Flow Chart of Vulnerability to climate change shows elements of vulnerability, social determinants of health, and examples.


Flow chart starts with climate drivers leading to exposure pathways

In between them is the exposure element of vulnerability. This is poverty, occupation, and racial discrimination. For example, people in poorer neighborhoods are generally more likely to be exposed to climate change health threats.


Exposure pathways lead to health impacts

In between them is the sensitivity element of vulnerability. This is an underlying health disparity. For example, people with chronic medical conditions are more likely to have a serious health problem during a heatwave than healthy people.


Health impacts lead to health outcomes

In between them is the adaptive capacity element of vulnerability. This is poverty; education; social norms; governance; social, health, and economic policy. For example, people with reduced access to care and preventative services are more likely to have a severe health outcome from their illness

Credit: The Impacts of Climate Change on Human Health in the United States: A Scientific Assessment, US Global Change Research Program, 2016 (Public Domain)
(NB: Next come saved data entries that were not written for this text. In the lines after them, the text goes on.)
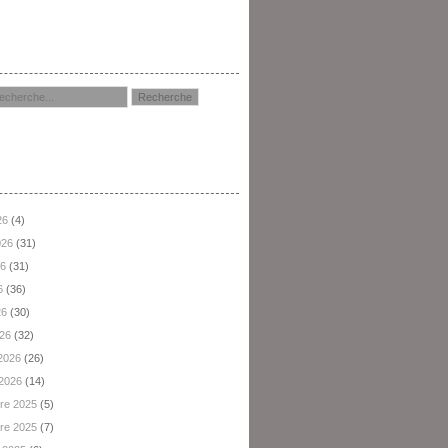
hercher
hives
26
(4)
2026
(31)
26
(31)
6
(36)
26
(30)
026
(32)
 2026
(26)
 2026
(14)
re 2025
(5)
re 2025
(7)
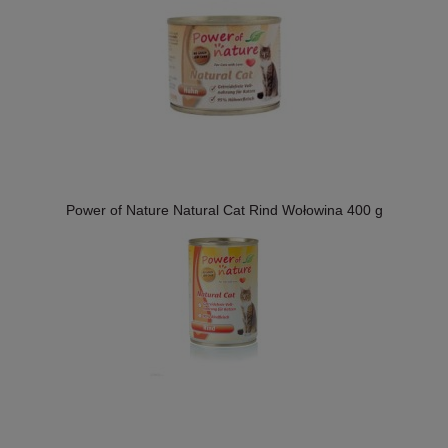
Power of Nature Natural Cat Rind Wołowina 400 g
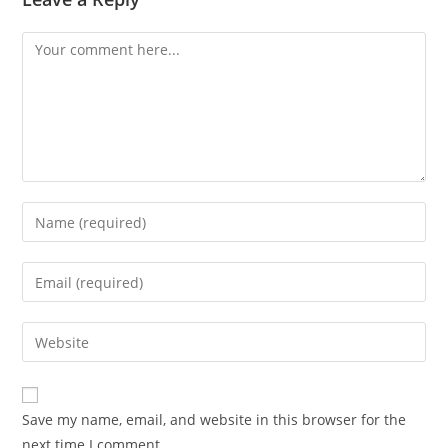
Comment
Enter
your
name
Enter
or
your
username
email
Enter
to
address
your
comment
to
website
comment
URL
Save my name, email, and website in this browser for the
(optional)
next time I comment.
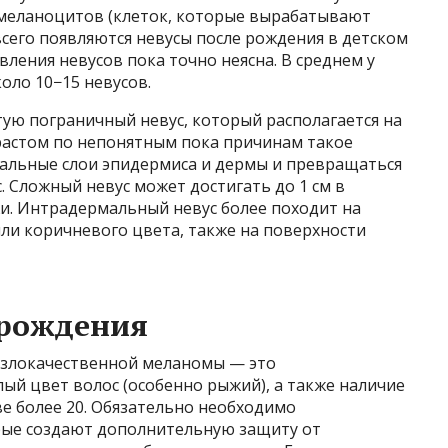
 меланоцитов (клеток, которые вырабатывают
сего появляются невусы после рождения в детском
ления невусов пока точно неясна. В среднем у
оло 10−15 невусов.
тую пограничный невус, который располагается на
зрастом по непонятным пока причинам такое
альные слои эпидермиса и дермы и превращаться
 Сложный невус может достигать до 1 см в
и. Интрадермальный невус более походит на
ли коричневого цвета, также на поверхности
рождения
 злокачественной меланомы — это
лый цвет волос (особенно рыжий), а также наличие
ве более 20. Обязательно необходимо
рые создают дополнительную защиту от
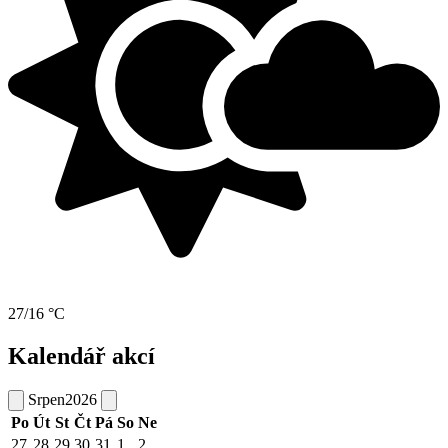
27/16 °C
Kalendář akcí
Srpen
2026
Po
Út
St
Čt
Pá
So
Ne
27
28
29
30
31
1
2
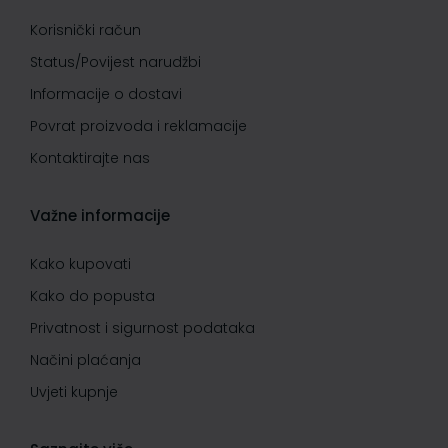
Korisnički račun
Status/Povijest narudžbi
Informacije o dostavi
Povrat proizvoda i reklamacije
Kontaktirajte nas
Važne informacije
Kako kupovati
Kako do popusta
Privatnost i sigurnost podataka
Načini plaćanja
Uvjeti kupnje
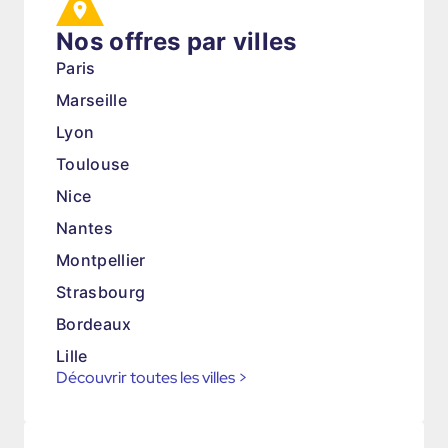
Nos offres par villes
Paris
Marseille
Lyon
Toulouse
Nice
Nantes
Montpellier
Strasbourg
Bordeaux
Lille
Découvrir toutes les villes
>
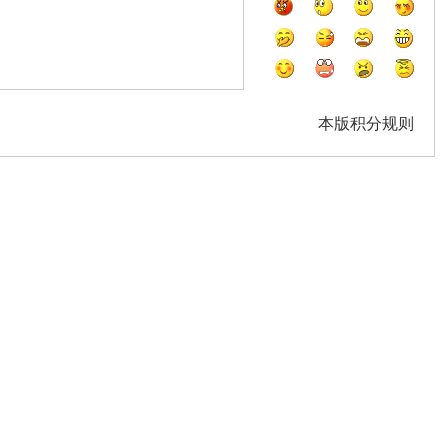
本版积分规则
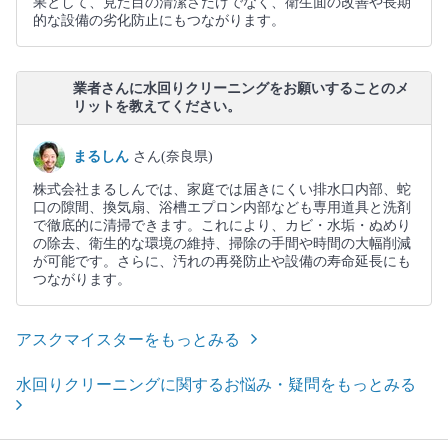
果として、見た目の清潔さだけでなく、衛生面の改善や長期
的な設備の劣化防止にもつながります。
業者さんに水回りクリーニングをお願いすることのメ
リットを教えてください。
まるしん
さん(奈良県)
株式会社まるしんでは、家庭では届きにくい排水口内部、蛇
口の隙間、換気扇、浴槽エプロン内部なども専用道具と洗剤
で徹底的に清掃できます。これにより、カビ・水垢・ぬめり
の除去、衛生的な環境の維持、掃除の手間や時間の大幅削減
が可能です。さらに、汚れの再発防止や設備の寿命延長にも
つながります。
アスクマイスターをもっとみる
水回りクリーニングに関するお悩み・疑問をもっとみる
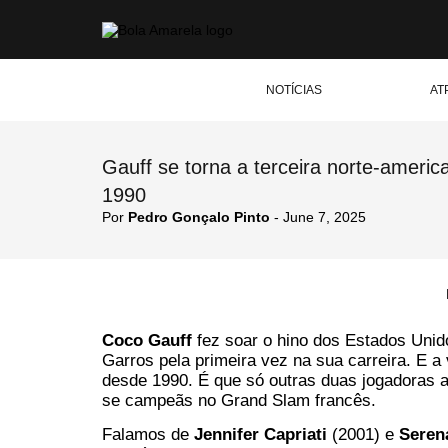
NOTÍCIAS
AT
Gauff se torna a terceira norte-ameri
1990
Por
Pedro Gonçalo Pinto
- June 7, 2025
Coco Gauff
fez soar o hino dos Estados Unido
Garros pela primeira vez na sua carreira. E a
desde 1990. É que só outras duas jogadoras 
se campeãs no Grand Slam francês.
Falamos de
Jennifer Capriati
(2001) e
Seren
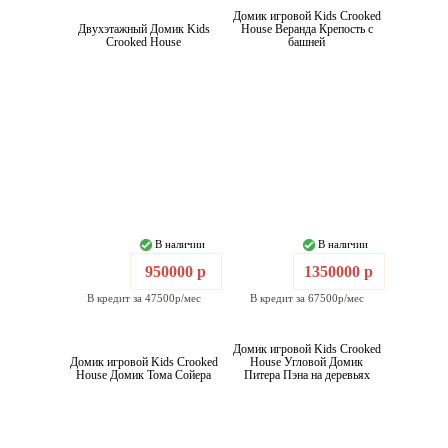
Домик игровой Kids Crooked
Двухэтажный Домик Kids
House Веранда Крепость с
Crooked House
башней
В наличии
В наличии
950000 р
1350000 р
В кредит за 47500р/мес
В кредит за 67500р/мес
Домик игровой Kids Crooked
Домик игровой Kids Crooked
House Угловой Домик
House Домик Тома Сойера
Питера Пэна на деревьях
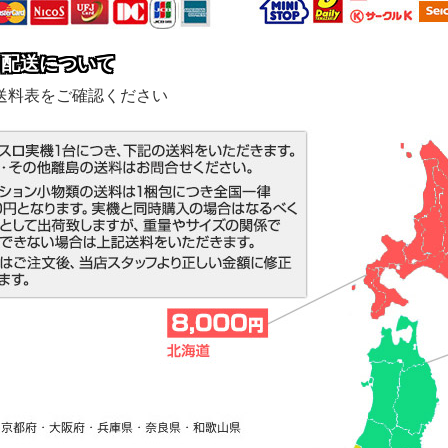
・配送について
送料表をご確認ください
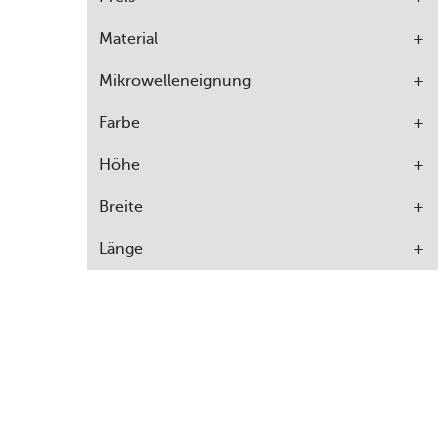
Material
Mikrowelleneignung
Farbe
Höhe
Breite
Länge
Health:  The infirm, either through age (very young or very old), illness, or handicap are far more sensitive and have a lower adaptive capacity despite what could be modest exposure.  In other words, an impact that might not harm a healthy person could be quite consequential for a sick one. 

  • The 2003 European Heat Wave is a sobering example of this.  Just in Paris, France, almost 15,000 people died. Most of them were elderly women living on high floors of poorly ventilated buildings (research by Richard Keller from the University of Wisconsin-Madison, cited in Why Heat Waves Can Mean High Death Tolls, 2012). Elderly folks do not often observe early signs of dehydration and may take certain medications that exacerbate their sensitivity to extreme heat.  This, coupled with the fact that many elderly people live alone and are on fixed incomes with limited mobility creates a perfect storm of vulnerability to some impacts of climate change.

    Side note - Is anyone surprised to learn that in our lifetimes, in a developed country, almost 15,000 people died from heat stress during a single heatwave event?  Perhaps it's just me, but I am as floored by this every time I revisit it as I was when it unfolded.